Ren Fengrong, Tanaka Hiroshi, Yang Ziheng
Advanced Biomedical Information, Center for Information Medicine, Tokyo Medical and Dental University, Tokyo, Japan.
Gene. 2009 Jul 15;441(1-2):119-25. doi: 10.1016/j.gene.2008.04.002. Epub 2008 Apr 10.
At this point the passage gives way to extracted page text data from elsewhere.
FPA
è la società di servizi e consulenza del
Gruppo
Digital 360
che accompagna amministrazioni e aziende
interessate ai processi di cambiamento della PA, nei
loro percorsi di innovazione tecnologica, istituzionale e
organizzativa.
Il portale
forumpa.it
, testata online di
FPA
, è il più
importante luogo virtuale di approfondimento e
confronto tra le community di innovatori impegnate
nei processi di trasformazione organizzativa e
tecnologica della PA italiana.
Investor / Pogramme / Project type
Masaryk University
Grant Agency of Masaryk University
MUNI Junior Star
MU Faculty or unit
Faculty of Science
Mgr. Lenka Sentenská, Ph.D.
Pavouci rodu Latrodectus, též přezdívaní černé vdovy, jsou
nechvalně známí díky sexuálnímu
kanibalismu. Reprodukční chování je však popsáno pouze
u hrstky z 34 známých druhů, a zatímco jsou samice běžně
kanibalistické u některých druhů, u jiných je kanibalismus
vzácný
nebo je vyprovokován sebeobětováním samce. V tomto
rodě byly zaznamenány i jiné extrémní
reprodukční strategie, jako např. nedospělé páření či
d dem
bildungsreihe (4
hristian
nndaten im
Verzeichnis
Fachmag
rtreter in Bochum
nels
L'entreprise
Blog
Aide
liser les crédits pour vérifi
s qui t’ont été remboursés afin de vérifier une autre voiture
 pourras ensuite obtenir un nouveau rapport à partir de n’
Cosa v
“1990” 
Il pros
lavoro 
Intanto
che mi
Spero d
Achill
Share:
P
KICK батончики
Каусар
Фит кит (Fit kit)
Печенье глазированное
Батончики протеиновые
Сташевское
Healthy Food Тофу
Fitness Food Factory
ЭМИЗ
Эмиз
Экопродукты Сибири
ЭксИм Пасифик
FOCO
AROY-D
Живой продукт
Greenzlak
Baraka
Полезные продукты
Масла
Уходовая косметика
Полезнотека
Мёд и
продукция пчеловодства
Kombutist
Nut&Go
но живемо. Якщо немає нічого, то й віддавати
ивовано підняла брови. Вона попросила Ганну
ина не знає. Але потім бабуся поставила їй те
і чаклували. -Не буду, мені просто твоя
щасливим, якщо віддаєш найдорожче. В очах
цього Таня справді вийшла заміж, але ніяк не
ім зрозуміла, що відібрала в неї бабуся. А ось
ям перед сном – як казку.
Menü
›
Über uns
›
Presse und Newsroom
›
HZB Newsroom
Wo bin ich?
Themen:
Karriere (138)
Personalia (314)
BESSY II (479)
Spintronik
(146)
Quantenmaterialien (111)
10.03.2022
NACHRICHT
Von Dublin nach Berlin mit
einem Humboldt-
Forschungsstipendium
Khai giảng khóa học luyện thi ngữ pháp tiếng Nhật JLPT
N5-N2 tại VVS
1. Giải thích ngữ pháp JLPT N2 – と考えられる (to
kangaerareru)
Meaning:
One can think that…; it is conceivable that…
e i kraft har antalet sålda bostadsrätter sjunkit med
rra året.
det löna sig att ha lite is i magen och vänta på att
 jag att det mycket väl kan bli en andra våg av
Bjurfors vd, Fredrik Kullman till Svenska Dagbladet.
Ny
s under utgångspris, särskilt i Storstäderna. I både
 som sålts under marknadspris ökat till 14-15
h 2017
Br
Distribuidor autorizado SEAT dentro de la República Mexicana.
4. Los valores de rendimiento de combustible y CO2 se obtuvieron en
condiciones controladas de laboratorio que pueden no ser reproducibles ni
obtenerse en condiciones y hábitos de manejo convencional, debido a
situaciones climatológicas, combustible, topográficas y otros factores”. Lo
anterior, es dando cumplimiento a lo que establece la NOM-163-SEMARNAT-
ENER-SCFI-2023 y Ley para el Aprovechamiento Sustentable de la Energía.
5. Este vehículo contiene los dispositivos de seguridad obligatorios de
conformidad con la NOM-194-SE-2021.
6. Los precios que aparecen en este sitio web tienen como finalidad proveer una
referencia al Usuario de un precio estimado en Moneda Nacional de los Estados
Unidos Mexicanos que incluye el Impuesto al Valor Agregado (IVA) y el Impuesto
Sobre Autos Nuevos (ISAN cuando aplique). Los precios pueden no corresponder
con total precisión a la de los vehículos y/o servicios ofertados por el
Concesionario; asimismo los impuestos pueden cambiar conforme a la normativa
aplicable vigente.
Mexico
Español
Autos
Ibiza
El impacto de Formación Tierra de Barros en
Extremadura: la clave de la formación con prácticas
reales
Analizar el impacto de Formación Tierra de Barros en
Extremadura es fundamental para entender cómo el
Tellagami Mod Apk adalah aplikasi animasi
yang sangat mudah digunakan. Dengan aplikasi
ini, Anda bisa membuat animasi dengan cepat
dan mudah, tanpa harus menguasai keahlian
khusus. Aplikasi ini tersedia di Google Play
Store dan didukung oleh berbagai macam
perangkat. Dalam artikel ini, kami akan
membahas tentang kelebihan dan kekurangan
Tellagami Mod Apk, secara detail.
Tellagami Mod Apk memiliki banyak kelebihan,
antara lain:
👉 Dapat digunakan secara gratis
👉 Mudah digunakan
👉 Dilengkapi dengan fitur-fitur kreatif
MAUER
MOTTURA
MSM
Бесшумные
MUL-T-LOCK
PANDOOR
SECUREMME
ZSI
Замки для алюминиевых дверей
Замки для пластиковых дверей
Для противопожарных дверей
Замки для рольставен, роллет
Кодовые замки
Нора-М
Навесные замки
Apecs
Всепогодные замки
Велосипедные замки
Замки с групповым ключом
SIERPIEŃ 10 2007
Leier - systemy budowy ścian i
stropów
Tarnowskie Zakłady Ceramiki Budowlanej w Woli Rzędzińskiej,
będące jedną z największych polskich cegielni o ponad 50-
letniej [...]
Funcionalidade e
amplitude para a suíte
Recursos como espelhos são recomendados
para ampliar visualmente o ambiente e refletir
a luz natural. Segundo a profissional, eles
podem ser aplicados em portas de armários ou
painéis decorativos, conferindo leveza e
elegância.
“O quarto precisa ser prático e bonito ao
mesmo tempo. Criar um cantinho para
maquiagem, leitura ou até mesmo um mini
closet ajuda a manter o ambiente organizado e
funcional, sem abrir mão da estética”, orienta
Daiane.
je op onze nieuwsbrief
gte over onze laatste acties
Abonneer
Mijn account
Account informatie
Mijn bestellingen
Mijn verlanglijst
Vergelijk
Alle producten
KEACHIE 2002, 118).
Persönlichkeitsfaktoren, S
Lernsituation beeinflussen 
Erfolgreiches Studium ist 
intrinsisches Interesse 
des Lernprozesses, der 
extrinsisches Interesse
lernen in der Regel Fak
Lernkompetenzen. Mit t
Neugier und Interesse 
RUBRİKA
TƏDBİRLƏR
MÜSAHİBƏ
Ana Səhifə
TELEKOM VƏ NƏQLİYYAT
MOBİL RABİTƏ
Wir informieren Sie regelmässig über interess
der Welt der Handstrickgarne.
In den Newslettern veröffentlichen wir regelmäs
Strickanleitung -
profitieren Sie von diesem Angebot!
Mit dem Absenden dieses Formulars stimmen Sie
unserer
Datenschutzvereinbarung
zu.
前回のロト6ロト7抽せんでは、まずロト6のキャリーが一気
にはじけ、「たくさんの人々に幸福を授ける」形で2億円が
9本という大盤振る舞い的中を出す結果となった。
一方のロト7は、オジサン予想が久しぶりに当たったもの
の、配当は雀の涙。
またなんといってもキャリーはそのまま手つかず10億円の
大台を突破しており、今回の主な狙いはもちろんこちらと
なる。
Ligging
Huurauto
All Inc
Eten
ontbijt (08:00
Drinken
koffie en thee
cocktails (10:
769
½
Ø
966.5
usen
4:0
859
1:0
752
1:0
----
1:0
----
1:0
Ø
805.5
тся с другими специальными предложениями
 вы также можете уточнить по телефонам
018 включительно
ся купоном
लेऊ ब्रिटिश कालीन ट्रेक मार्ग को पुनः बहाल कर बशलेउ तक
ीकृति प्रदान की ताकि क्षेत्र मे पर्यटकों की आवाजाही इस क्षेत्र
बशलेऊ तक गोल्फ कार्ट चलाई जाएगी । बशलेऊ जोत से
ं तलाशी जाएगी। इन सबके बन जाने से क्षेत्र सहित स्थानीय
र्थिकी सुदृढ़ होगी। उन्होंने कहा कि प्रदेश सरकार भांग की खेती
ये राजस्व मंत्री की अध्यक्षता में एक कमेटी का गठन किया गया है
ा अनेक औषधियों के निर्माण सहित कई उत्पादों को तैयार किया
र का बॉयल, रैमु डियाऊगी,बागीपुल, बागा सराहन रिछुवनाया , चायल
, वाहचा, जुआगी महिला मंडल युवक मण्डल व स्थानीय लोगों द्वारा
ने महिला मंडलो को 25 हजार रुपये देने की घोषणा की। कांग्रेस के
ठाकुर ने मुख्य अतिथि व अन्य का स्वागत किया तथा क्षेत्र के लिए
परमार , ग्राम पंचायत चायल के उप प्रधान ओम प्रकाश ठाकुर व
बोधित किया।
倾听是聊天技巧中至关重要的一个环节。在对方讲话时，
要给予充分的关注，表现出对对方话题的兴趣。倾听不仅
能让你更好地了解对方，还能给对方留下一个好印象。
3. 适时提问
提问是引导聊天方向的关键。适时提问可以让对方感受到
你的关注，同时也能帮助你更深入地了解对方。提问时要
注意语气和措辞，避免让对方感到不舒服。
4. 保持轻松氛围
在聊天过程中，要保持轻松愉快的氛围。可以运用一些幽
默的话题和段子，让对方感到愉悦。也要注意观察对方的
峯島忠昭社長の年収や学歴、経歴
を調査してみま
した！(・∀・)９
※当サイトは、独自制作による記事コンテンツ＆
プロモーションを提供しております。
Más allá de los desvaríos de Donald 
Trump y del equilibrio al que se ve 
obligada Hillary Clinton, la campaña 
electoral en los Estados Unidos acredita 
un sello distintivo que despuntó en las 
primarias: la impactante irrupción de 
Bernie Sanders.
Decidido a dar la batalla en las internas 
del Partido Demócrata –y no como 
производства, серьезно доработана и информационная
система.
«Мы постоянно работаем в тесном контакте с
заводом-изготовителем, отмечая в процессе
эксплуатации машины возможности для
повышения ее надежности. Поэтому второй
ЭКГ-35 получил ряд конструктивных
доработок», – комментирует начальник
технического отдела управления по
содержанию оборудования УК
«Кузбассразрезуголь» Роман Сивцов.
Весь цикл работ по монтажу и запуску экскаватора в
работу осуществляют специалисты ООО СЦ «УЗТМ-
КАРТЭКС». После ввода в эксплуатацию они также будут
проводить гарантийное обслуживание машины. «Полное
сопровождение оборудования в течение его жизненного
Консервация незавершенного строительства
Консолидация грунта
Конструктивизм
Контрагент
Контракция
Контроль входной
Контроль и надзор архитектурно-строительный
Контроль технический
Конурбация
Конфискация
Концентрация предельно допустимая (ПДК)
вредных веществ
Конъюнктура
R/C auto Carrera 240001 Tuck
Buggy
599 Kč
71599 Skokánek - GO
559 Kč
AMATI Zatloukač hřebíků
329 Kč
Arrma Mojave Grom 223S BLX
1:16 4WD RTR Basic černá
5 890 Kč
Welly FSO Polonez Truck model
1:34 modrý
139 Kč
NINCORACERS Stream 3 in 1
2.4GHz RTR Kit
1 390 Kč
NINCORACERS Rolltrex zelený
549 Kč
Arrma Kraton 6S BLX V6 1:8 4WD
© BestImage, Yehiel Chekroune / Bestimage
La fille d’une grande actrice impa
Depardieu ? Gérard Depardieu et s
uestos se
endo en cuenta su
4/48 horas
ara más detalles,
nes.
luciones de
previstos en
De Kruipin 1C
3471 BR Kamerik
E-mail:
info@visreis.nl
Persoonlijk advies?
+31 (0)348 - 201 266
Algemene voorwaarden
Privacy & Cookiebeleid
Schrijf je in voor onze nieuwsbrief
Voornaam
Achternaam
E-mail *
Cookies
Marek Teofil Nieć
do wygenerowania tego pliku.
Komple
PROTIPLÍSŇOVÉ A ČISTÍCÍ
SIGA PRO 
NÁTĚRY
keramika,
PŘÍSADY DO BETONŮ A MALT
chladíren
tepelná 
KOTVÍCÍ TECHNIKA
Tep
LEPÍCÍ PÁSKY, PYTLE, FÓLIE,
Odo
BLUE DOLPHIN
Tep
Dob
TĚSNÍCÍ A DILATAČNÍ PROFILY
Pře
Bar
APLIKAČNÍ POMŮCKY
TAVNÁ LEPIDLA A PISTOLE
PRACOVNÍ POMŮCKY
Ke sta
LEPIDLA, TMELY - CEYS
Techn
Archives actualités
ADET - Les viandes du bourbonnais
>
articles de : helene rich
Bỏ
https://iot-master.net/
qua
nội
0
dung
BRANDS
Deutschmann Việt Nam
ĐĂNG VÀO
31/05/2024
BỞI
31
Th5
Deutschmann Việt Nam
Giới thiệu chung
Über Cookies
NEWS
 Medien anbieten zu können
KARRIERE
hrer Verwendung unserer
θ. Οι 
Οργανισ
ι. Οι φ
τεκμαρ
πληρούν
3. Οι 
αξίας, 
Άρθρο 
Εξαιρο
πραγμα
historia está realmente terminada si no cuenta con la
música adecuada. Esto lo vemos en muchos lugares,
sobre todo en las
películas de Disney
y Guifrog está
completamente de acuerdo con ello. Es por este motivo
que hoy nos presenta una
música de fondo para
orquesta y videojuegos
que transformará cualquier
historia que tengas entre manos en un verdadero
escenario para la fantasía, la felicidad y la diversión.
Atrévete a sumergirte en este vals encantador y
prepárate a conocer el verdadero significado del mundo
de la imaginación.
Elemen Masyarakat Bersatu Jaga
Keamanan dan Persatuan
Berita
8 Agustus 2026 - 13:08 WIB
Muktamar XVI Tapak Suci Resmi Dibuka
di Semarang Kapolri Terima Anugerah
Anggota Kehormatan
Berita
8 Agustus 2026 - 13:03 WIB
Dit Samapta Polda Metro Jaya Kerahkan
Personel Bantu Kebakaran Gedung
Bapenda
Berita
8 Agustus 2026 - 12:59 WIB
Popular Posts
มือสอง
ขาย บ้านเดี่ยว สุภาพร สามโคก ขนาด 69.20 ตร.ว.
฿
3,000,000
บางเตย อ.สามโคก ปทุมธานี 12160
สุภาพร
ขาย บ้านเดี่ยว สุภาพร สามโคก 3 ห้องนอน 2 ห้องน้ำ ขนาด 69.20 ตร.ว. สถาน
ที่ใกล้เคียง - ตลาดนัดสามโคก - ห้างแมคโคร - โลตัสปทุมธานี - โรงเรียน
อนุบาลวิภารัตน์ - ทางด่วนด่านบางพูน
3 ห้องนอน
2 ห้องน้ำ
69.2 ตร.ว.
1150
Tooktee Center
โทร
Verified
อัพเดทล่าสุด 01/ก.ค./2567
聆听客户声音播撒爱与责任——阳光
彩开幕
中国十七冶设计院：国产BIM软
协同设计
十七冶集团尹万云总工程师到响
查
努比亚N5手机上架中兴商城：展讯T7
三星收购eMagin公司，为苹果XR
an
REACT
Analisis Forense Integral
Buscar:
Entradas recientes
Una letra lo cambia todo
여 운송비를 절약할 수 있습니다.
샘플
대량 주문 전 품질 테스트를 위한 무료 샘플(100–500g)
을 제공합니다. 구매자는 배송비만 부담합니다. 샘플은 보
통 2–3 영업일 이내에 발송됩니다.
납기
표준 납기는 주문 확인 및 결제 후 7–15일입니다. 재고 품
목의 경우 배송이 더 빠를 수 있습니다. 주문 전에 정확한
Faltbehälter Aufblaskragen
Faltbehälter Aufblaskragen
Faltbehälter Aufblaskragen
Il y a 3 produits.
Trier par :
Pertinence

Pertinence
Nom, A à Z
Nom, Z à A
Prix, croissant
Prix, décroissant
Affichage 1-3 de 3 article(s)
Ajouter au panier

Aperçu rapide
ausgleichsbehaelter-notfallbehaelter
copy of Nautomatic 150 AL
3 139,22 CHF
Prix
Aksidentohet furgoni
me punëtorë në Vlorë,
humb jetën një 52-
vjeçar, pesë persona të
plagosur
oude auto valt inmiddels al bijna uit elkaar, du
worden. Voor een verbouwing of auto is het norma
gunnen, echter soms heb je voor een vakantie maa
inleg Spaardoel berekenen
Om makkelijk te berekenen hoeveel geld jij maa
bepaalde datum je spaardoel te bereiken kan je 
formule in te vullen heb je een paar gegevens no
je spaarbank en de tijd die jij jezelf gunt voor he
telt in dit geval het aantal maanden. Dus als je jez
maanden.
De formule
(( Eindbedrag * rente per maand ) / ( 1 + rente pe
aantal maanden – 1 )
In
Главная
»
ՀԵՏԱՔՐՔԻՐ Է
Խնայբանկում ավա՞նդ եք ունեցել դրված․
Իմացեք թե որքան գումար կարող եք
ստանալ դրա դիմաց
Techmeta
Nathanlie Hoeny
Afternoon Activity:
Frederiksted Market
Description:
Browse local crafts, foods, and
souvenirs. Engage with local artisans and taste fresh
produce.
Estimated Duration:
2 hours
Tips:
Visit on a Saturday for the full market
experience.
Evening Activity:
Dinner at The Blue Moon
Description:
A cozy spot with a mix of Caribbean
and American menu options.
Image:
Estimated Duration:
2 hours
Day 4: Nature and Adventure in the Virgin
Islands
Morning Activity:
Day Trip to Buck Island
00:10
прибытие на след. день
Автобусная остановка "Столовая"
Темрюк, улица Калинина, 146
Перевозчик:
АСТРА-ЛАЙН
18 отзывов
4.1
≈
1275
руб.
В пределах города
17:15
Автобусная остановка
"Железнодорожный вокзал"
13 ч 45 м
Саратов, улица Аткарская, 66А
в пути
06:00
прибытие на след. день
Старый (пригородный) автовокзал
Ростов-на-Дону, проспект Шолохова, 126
Supermatrix and supertree methods are two strategies advocated for phylogenetic analysis of sequence data from multiple gene loci, especially when some species are missing at some loci. The supermatrix method concatenates sequences from multiple genes into a data supermatrix for phylogenetic analysis, and ignores differences in evolutionary dynamics among the genes. The supertree method analyzes each gene separately and assembles the subtrees estimated from individual genes into a supertree for all species. Most algorithms suggested for supertree construction lack statistical justifications and ignore uncertainties in the subtrees. Instead of supermatrix or supertree, we advocate the use of likelihood function to combine data from multiple genes while accommodating their differences in the evolutionary process. This combines the strengths of the supermatrix and supertree methods while avoiding their drawbacks. We conduct computer simulation to evaluate the performance of the supermatrix, supertree, and maximum likelihood methods applied to two phylogenetic problems: molecular-clock dating of species divergences and reconstruction of species phylogenies. The results confirm the theoretical superiority of the likelihood method. Supertree or separate analyses of data of multiple genes may be useful in revealing the characteristics of the evolutionary process of multiple gene loci, and the information may be used to formulate realistic models for combined analysis of all genes by likelihood.
超级矩阵法和超级树法是两种用于对来自多个基因座的序列数据进行系统发育分析的策略,尤其是当某些物种在某些基因座上缺失时。超级矩阵法将多个基因的序列连接成一个数据超级矩阵用于系统发育分析,而忽略了基因之间进化动态的差异。超级树法分别分析每个基因,并将从单个基因估计的子树组装成所有物种的超级树。大多数建议用于构建超级树的算法缺乏统计学依据,并且忽略了子树中的不确定性。我们主张使用似然函数来组合来自多个基因的数据,同时考虑它们在进化过程中的差异,而不是使用超级矩阵法或超级树法。这结合了超级矩阵法和超级树法的优点,同时避免了它们的缺点。我们进行计算机模拟,以评估应用于两个系统发育问题的超级矩阵法、超级树法和最大似然法的性能:物种分歧的分子钟定年和物种系统发育的重建。结果证实了似然法的理论优越性。超级树法或对多个基因的数据进行单独分析可能有助于揭示多个基因座进化过程的特征,这些信息可用于构建通过似然法对所有基因进行联合分析时的现实模型。